Thermal decomposition characteristics and study of the reaction kinetics of tea-waste

Abstract

AbstractThis study aimed to investigate waste-tea’s pyrolysis kinetics and thermodynamics to assess its potential for thermochemical processes. In this study, three primary samples of tea-waste are prepared for investigation: raw, torrefied at 200 °C, and torrefied at 600 °C. Under a nitrogen environment, thermogravimetric analyses (TGA) were conducted at seven heating rates (10, 15, 20, 25, 30, 35, and 40 °C/min) to investigate the effect of heating rates on the kinetic parameters at temperatures ranging from 27 to 1000 °C. Using seven heating rates was beneficial to take advantage of multiple heating rates techniques alongside single heating rate techniques.

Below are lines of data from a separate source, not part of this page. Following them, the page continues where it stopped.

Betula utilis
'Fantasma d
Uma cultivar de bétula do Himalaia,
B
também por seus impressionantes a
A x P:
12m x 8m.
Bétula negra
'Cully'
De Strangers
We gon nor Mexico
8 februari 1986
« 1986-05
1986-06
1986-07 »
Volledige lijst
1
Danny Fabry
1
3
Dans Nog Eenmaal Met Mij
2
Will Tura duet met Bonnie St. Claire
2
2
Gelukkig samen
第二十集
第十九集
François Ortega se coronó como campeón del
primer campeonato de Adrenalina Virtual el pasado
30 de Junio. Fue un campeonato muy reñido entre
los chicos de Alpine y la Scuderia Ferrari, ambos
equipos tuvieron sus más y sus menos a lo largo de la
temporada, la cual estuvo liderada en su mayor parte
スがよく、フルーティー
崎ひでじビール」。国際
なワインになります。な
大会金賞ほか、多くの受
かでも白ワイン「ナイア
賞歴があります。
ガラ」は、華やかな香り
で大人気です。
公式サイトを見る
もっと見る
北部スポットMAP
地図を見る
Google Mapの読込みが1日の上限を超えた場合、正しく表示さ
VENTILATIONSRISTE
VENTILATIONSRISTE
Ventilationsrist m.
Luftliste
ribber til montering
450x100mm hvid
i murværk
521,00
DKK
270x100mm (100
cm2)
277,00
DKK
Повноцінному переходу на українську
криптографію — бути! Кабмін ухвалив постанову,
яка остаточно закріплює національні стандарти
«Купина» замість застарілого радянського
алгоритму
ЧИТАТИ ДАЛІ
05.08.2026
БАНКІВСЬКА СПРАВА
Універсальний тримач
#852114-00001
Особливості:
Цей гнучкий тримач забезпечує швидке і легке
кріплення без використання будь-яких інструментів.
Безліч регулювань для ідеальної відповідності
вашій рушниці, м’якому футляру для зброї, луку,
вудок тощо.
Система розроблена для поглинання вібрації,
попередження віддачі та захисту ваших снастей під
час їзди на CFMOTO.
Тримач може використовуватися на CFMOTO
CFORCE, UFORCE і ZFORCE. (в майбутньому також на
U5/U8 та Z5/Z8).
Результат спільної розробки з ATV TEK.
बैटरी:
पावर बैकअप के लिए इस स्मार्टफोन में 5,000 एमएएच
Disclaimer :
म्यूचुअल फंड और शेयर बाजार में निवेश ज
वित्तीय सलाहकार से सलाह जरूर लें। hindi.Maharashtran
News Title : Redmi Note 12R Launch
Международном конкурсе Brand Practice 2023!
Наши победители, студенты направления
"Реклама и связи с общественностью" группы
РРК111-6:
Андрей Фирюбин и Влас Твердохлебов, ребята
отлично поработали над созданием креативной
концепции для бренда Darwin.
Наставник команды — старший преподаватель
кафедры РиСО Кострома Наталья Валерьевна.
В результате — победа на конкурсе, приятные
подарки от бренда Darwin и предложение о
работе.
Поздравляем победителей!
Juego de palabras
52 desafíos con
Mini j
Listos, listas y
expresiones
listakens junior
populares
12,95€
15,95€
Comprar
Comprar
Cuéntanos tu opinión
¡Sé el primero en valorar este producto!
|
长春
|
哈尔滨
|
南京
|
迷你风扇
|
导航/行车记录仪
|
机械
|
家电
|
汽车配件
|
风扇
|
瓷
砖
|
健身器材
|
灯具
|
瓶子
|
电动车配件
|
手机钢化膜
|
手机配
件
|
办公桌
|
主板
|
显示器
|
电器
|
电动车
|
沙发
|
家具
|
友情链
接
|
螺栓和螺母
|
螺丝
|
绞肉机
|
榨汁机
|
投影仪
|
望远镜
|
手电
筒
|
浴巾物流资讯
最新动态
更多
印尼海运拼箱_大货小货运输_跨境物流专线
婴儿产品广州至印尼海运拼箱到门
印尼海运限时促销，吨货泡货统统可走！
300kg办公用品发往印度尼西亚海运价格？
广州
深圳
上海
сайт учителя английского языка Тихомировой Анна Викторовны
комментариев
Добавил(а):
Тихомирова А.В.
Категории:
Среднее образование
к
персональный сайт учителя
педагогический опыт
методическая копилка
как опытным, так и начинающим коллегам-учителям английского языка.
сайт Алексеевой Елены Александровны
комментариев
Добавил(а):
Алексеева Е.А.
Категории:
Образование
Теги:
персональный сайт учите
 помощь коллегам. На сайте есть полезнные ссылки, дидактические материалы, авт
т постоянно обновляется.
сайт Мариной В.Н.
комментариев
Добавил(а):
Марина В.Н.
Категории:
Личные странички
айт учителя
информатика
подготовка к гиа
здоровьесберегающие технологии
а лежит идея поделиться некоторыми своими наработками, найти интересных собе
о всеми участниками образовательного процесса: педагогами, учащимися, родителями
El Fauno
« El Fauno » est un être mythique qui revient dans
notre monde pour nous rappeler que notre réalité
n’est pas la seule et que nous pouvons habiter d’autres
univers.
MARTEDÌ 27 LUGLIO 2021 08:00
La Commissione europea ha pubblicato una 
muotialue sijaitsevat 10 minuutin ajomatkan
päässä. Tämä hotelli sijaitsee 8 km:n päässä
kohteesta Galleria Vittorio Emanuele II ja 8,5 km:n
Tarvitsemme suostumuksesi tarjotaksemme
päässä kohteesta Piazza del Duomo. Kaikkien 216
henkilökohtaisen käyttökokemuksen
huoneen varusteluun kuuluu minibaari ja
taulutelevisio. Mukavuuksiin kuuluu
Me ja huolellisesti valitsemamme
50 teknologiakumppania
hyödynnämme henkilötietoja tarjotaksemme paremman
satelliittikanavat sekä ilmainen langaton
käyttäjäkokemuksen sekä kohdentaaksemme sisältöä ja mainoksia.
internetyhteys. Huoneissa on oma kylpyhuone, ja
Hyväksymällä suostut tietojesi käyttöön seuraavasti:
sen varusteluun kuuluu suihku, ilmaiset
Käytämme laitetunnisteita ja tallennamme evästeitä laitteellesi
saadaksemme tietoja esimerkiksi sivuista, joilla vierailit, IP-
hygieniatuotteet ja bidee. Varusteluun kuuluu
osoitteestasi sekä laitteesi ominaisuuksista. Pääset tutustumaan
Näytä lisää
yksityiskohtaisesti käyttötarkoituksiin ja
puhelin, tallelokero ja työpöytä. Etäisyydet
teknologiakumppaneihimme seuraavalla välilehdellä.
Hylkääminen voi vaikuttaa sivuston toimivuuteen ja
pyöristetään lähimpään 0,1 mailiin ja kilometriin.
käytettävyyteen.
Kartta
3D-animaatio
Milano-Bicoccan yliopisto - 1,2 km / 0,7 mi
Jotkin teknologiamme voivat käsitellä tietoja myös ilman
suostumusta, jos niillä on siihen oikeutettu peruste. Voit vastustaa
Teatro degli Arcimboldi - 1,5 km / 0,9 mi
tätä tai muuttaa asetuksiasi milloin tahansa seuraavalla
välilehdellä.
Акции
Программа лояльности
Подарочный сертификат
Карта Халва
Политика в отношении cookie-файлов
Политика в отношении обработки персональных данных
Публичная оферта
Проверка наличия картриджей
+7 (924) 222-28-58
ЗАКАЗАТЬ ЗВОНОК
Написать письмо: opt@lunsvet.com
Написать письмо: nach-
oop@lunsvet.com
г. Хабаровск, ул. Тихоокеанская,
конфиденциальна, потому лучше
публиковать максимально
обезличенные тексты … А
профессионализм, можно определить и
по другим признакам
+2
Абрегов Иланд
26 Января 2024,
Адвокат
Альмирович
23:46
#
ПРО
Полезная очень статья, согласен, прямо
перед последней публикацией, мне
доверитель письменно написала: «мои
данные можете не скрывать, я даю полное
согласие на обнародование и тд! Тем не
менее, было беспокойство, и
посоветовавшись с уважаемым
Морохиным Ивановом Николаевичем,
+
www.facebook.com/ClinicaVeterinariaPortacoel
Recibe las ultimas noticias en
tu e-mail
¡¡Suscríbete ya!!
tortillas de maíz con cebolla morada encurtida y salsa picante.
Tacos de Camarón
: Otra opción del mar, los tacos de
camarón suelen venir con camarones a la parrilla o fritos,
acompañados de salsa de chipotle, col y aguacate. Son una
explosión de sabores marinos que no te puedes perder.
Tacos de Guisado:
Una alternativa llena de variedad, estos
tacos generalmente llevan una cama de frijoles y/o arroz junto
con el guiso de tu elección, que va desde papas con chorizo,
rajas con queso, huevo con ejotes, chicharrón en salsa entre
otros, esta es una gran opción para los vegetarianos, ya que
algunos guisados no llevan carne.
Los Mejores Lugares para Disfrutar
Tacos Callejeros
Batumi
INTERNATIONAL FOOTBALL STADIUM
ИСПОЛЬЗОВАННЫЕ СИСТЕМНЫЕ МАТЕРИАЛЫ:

These heating rates were combined, forming four heating rate groups (HRG). The pyrolysis kinetic parameters are determined using two model-fit-methods, direct Arrhenius and Coats-Redfern methods, and two model-free methods, Flynn-Wall-Ozawa (FWO) and Kissinger-Akahira-Sunose (KAS) methods. Thermodynamic data comprising ΔH, ΔG, and ΔS are addressed. The X-ray fluorescence (XRF) and Fourier transform infrared (FTIR) spectrum are used to assess the presence of natural minerals in tea-waste. The results indicated that the tea-waste material has the potential to produce syngas. The torrefaction process at 600 °C shows a 53% increase in the energy content compared to the raw biomass. The Coats-Redfern is shown to be more reliable than the direct Arrhenius method. The activation energy (Ea) witnesses rising with the heating rate (β) from Ea = 55.27 kJ mol−1 at β = 10 °C min−1 to 60.04 kJ mol−1 at β = 40 °C min−1 for raw tea-waste using Coats-Redfern method. For model-free approaches, the minimum activation energy values of the raw tea-waste samples are 82 kJ/mol for FWO and 78 kJ/mol for KAS, whereas the peak values are 420 kJ/mol for KAS and 411 kJ/mol for FWO. A comparison of the effect of heating rate groups for FWO method in raw material case indicated that HRG1 has the maximum activation energy average value. The resulting values of HRG1, HRG2, HRG3, and HRG4 were 269 kJ/mol, 145 kJ/mol, 174 kJ/mol, and 202 kJ/mol, respectively.